**MATERIAL FOR THE TASK**.
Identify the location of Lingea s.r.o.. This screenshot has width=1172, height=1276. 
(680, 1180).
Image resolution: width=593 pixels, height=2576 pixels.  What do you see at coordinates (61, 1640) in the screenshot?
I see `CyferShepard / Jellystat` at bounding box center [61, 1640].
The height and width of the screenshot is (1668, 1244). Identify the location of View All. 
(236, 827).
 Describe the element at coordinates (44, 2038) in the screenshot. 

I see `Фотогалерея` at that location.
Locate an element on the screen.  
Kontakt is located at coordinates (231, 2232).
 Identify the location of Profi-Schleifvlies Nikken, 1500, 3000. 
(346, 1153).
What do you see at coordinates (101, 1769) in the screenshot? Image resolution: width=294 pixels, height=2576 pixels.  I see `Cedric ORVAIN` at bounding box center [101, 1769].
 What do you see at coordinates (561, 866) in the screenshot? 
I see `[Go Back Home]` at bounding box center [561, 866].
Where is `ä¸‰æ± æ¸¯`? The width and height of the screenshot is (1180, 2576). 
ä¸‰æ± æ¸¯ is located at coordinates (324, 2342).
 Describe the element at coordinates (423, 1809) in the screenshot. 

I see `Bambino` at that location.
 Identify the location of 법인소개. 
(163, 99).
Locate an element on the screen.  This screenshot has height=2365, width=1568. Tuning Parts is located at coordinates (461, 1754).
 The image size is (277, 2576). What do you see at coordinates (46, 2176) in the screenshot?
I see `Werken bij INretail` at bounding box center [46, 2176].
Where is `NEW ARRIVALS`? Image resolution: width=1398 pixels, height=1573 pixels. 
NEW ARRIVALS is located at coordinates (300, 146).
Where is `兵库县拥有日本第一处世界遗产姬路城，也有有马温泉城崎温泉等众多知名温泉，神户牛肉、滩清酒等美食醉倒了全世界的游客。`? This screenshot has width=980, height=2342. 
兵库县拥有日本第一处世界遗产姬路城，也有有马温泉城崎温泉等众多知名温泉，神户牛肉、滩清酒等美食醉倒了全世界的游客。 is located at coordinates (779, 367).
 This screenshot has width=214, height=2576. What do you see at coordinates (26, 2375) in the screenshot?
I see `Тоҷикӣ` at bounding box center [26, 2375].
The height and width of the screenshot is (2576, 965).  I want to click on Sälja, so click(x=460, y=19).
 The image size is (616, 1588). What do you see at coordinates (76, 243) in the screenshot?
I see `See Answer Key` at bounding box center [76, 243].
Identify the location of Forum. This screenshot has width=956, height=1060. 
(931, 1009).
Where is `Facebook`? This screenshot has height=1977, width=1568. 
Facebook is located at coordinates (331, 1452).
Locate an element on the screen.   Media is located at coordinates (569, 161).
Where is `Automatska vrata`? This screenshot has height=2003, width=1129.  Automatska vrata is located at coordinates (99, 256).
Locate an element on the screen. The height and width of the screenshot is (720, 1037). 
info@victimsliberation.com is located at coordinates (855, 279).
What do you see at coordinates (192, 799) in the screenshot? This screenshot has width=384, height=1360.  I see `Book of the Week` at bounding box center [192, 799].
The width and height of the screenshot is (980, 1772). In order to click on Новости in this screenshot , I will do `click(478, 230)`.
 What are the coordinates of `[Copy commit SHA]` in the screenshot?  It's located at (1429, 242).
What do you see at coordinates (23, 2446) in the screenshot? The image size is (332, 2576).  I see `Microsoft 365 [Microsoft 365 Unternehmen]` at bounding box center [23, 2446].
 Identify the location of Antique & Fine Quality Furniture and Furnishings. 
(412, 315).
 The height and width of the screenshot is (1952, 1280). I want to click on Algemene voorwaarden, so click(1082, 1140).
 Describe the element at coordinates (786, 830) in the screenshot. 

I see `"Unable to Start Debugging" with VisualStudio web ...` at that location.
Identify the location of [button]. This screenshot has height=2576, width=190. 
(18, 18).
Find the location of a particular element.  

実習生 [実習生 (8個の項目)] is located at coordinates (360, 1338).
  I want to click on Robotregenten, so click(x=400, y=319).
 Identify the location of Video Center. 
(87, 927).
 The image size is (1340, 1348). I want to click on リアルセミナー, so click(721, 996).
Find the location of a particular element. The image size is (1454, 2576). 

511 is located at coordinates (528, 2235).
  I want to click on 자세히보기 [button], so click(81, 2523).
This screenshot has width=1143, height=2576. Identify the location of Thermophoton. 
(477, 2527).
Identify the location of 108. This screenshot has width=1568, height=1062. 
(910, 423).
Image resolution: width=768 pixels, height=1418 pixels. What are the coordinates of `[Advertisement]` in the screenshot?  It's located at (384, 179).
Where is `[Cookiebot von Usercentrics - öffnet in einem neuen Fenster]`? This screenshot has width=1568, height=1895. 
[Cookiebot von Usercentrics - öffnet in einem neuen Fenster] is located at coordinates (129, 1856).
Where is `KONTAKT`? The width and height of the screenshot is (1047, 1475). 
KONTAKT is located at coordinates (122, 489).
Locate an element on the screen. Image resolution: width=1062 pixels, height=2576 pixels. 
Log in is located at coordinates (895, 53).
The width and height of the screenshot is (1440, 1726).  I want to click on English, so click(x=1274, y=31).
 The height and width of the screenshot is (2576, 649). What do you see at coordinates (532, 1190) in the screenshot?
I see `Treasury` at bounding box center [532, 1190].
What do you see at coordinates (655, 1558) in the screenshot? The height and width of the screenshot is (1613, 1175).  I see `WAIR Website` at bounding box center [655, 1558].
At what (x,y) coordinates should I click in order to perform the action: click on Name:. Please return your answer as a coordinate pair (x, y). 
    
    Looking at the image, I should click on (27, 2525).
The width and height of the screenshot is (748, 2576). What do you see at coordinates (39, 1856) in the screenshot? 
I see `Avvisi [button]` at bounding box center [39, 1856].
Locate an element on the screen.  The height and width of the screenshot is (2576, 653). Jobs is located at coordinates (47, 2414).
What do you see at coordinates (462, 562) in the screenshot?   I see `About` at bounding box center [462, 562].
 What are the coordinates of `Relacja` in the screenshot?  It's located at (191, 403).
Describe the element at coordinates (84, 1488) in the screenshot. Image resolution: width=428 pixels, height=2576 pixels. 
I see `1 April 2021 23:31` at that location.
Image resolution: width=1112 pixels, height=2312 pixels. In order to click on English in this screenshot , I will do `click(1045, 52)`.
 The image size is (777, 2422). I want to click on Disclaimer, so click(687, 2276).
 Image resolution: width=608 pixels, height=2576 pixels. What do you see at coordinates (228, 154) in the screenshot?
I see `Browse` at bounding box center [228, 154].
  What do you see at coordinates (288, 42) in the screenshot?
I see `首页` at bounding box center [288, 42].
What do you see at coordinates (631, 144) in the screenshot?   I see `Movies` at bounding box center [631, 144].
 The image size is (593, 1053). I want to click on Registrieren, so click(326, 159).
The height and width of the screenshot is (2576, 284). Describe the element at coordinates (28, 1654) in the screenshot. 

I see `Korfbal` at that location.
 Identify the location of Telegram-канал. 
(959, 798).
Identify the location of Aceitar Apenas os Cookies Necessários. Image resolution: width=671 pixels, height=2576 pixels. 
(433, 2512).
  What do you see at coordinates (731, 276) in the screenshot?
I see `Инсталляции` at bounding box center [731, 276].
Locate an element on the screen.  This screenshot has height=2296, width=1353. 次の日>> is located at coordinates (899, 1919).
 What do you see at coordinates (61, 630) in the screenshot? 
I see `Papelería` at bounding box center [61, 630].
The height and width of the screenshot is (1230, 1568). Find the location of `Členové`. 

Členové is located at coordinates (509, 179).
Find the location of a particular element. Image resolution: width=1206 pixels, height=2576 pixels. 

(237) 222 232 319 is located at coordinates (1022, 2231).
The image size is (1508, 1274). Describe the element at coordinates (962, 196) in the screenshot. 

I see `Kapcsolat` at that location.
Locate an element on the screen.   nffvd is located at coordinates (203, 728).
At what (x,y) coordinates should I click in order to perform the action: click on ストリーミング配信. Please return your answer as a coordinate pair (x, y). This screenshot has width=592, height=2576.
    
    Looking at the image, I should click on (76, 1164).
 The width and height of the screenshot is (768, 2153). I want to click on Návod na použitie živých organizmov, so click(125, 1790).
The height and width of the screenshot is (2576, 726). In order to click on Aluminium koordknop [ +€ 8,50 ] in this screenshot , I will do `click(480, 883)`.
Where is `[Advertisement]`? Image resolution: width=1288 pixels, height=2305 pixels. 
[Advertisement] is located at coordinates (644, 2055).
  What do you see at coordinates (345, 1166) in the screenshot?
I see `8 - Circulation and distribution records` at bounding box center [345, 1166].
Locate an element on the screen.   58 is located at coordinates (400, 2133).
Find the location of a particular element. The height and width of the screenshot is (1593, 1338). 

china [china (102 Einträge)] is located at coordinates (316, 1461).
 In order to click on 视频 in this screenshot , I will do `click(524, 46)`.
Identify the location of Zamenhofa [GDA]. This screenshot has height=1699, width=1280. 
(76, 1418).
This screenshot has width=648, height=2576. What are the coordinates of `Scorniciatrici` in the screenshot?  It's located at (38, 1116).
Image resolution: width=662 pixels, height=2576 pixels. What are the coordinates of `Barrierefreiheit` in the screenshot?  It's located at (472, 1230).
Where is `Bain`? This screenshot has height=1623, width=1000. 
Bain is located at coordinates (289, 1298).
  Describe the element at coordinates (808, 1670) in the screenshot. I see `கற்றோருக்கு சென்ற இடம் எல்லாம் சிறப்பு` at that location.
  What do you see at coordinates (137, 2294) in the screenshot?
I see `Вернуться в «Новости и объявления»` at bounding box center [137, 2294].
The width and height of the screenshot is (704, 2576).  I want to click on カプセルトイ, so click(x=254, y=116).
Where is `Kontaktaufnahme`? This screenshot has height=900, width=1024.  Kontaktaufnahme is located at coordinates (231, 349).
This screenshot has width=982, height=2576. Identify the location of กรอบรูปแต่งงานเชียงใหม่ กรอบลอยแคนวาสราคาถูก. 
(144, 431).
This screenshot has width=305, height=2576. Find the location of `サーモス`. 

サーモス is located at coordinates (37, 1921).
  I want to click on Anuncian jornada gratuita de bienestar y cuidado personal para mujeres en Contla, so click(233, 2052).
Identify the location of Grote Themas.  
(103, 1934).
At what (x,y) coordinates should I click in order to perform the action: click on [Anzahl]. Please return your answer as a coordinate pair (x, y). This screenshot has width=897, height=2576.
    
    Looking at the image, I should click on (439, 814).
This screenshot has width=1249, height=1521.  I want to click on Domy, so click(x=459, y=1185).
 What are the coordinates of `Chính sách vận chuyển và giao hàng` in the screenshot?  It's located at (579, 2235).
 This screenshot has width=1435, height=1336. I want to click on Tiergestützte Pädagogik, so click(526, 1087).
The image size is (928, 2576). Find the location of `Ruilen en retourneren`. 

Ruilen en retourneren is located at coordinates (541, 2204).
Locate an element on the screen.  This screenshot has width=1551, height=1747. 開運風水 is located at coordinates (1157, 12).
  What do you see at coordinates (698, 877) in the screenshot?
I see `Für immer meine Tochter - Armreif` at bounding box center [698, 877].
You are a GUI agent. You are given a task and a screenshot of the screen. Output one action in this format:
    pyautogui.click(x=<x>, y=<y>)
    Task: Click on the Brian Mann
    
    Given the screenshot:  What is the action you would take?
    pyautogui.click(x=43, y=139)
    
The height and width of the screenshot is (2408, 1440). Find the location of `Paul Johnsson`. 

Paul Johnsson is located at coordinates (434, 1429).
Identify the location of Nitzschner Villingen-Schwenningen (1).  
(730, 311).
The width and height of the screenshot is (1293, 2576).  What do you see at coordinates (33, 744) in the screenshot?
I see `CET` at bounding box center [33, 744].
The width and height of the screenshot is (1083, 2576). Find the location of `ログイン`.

**WORK ITEM**.
Where the listing above has a line with "The width and height of the screenshot is (704, 2576).", start there, and output every line exactly through the line with "This screenshot has width=1249, height=1521.", which is also included.

**RESULT**.
The width and height of the screenshot is (704, 2576).  I want to click on カプセルトイ, so click(x=254, y=116).
Where is `Kontaktaufnahme`? This screenshot has height=900, width=1024.  Kontaktaufnahme is located at coordinates (231, 349).
This screenshot has width=982, height=2576. Identify the location of กรอบรูปแต่งงานเชียงใหม่ กรอบลอยแคนวาสราคาถูก. 
(144, 431).
This screenshot has width=305, height=2576. Find the location of `サーモス`. 

サーモス is located at coordinates (37, 1921).
  I want to click on Anuncian jornada gratuita de bienestar y cuidado personal para mujeres en Contla, so click(233, 2052).
Identify the location of Grote Themas.  
(103, 1934).
At what (x,y) coordinates should I click in order to perform the action: click on [Anzahl]. Please return your answer as a coordinate pair (x, y). This screenshot has width=897, height=2576.
    
    Looking at the image, I should click on (439, 814).
This screenshot has width=1249, height=1521.  I want to click on Domy, so click(x=459, y=1185).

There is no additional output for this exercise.